Although there are no clear-cut definitions, gallbladders of size > 14 cm and volume ≥ 1.5 L have been regarded as Giant gall bladders (GGB) [5]. There have been few articles on GGB published in literature by Panaro et al. (43 × 21 × 20 cm), Zong et al. (30 × 31 × 18 cm) and Yadav et al. (30 cm) [17,18,19]. Among the various GGBs only 3 such cases (including our case) were malignant (Table 1) [5, 17,18,19,20,21,22,23,24,25]. Chapman et al. reported a 10 × 6.5 × 0.5 cm papillary, circumferential tumor located primarily in the body and neck of the 18 cm large gallbladder and Hsu et al. reported a 16.4 × 13.6 × 7.8 cm GB with poorly differentiated adenocarcinoma [22, 24]. Junior et al. reported a case of giant squamous cell carcinoma of gall bladder infiltrating the transverse colon, however the size was not mentioned [26]. Based on the sizes mentioned in indexed literature, it appears that our case is the largest resectable GBC reported till date.

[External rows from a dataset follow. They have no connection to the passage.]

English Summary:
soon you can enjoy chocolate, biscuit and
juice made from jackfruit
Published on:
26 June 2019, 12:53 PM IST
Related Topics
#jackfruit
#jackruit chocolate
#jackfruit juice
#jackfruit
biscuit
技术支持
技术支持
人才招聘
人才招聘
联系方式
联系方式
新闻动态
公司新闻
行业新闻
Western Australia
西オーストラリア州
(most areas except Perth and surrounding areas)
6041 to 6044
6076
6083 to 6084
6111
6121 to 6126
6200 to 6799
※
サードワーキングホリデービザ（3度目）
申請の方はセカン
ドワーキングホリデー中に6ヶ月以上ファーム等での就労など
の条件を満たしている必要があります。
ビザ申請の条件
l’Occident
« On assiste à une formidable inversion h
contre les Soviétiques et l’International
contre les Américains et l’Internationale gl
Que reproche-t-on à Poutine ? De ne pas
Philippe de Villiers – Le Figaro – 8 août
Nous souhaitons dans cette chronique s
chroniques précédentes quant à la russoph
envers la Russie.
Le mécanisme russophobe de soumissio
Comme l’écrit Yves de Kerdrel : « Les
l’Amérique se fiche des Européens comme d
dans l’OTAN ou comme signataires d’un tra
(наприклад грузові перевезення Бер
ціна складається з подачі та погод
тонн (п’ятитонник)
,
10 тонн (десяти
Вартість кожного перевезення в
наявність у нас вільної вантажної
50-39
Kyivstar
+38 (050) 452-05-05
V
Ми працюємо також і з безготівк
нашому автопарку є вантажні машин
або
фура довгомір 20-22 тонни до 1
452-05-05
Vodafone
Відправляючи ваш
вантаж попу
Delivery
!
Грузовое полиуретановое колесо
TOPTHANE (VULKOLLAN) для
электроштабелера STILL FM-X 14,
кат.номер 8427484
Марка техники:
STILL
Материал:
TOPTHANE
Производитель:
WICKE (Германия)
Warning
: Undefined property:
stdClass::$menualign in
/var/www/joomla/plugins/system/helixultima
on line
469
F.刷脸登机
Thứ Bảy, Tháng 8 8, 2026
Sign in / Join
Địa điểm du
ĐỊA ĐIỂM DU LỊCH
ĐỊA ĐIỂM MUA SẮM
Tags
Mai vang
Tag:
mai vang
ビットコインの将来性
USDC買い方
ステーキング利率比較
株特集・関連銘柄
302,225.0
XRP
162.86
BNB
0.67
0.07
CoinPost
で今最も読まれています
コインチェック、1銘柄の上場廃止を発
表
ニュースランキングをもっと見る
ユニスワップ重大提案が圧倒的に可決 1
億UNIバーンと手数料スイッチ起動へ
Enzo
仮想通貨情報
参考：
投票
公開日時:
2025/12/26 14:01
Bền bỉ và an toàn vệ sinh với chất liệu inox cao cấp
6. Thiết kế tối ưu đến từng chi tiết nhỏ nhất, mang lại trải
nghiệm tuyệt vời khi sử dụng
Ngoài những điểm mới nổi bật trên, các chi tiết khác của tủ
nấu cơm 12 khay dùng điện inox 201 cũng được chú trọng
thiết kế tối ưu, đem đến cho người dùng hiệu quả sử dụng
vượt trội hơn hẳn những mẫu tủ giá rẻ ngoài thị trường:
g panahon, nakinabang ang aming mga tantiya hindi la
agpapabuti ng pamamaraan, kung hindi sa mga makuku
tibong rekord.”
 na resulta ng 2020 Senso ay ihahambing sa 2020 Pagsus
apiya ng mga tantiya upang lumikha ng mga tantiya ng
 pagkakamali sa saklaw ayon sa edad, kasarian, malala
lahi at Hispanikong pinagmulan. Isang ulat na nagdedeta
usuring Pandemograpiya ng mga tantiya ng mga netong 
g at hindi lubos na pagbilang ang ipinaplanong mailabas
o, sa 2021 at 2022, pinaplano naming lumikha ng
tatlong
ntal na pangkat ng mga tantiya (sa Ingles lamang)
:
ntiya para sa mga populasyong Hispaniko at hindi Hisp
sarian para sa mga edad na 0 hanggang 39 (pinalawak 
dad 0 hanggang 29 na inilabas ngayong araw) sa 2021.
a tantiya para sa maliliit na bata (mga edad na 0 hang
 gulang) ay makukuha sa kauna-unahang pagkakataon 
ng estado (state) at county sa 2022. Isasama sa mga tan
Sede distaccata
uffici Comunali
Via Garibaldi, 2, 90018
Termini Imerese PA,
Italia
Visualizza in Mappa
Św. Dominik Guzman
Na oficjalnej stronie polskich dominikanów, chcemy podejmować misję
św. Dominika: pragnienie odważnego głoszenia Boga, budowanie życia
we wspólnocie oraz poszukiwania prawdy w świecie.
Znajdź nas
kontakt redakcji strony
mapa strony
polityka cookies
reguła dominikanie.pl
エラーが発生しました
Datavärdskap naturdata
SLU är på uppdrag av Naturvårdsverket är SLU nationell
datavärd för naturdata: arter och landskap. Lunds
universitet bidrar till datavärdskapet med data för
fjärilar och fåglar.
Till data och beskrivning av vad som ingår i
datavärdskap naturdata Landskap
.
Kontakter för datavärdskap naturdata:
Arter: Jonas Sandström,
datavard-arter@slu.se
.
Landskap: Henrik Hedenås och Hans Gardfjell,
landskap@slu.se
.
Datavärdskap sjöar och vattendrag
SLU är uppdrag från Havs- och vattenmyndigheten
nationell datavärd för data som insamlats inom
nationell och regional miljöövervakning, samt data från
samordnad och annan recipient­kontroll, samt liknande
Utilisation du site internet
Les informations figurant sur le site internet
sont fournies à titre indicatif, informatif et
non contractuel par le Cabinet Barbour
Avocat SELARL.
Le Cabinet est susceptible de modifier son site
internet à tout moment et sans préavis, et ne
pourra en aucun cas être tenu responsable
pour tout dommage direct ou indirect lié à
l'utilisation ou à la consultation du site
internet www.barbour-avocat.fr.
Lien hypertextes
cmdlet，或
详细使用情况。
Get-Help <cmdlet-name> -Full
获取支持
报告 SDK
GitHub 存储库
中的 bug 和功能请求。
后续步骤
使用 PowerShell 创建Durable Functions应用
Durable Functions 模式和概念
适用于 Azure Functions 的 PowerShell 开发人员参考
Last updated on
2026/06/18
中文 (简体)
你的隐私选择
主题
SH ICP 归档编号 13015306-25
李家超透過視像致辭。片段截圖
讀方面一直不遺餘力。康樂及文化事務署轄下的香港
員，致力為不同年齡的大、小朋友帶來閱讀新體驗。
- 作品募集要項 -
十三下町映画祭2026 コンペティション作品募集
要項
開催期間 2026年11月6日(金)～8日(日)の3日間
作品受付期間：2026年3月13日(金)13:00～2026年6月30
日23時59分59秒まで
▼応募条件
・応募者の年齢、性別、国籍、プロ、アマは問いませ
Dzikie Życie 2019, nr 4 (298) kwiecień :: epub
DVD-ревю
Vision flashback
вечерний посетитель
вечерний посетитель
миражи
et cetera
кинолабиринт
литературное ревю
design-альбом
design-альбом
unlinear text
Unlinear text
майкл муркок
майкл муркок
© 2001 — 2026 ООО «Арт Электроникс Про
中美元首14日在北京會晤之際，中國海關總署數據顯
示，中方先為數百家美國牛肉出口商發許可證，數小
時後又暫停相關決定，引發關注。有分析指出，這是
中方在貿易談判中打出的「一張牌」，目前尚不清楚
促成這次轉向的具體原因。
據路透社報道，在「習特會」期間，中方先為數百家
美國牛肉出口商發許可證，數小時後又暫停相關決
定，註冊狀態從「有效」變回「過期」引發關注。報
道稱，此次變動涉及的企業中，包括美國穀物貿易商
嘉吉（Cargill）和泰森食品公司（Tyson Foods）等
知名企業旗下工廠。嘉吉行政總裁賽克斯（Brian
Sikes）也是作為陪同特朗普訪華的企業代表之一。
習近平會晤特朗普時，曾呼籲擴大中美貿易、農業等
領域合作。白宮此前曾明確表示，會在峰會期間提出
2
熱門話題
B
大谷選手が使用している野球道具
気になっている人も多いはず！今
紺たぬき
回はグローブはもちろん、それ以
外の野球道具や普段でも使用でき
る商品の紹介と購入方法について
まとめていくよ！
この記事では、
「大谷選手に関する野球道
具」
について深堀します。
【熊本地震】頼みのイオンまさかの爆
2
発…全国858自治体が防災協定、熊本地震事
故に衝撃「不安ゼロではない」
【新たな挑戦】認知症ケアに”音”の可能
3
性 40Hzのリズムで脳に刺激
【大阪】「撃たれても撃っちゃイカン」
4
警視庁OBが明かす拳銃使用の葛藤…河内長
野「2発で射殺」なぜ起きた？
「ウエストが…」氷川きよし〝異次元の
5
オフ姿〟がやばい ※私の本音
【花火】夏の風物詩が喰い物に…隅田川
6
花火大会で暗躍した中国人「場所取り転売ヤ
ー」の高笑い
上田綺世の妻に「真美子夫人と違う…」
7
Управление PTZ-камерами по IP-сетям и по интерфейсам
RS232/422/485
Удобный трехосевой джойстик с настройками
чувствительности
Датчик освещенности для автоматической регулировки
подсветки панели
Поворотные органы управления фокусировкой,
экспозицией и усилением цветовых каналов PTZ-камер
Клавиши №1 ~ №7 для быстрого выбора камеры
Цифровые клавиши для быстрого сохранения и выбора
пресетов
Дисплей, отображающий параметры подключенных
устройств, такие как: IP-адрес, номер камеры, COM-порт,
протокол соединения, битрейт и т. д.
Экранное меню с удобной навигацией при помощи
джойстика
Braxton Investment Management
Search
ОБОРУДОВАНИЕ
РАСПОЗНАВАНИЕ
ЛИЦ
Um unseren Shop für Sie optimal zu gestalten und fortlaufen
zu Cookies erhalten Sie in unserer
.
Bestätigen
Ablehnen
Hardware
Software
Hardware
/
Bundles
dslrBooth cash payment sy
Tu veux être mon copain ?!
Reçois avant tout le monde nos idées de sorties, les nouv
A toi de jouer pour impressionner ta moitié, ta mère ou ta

Table 1 Details of giant gall bladder reported till date

Surgery is the mainstay of treatment of GBC which essentially is radical cholecystectomy with resection of 3 cm of liver parenchymal segments IVb and V along with regional lymphadenectomy. A minimum of 6 retrieved lymph nodes are necessary for adequate staging, indicating a thorough lymphadenectomy. Regional lymphadenectomy improves survival in T1b to T3 GBC [27]. Diagnostic Laparoscopy was performed in our patient to rule out the possibility of metastatic disease, particularly liver and peritoneal metastasis. Due to sheer size of the GB, it was decided to proceed with open resection. Staging laparoscopy avoids the need for unnecessary laparotomies in 27.6% of patients with carcinoma gall bladder [28]. Patient underwent radical cholecystectomy with albeit surprisingly no infiltration and preserved planes. In the systematic review by Gupta et al. it was found that there is an increase possibility of R0 resection by 15–86% after NACT in locally advanced (T3, T4) Ca GB [29]. 5-Flourouracil and Gemcitabine based chemotherapies have demonstrated benefit in patients with positive margins after resection, nodal positive disease and T3, T4 diseases [30]. Laparoscopic cholecystectomy for a benign GGB can be performed with adequate surgical expertise [5, 19]. Laparoscopic radical cholecystectomy for early T1 and T2 GBC has been performed in experienced centers with satisfactory results [31,32,33]. However open surgery is the current standard of care for malignant cases especially in giant GB.

Giant GB is an uncommon finding. They are mostly benign, however malignant cases can occur. Giant malignant GB of the size 24 × 9 cm, that too resectable is a rare finding. The features of malignancy and extent of disease must be identified in radiological scans. GBCs have a better prognosis if diagnosed and treated early as in Stage I or II. Radical cholecystectomy is the standard treatment for GBC. The staging may not correlate always with the size of gallbladder whereas prognosis depends on stage of disease and resectability, irrespective of size.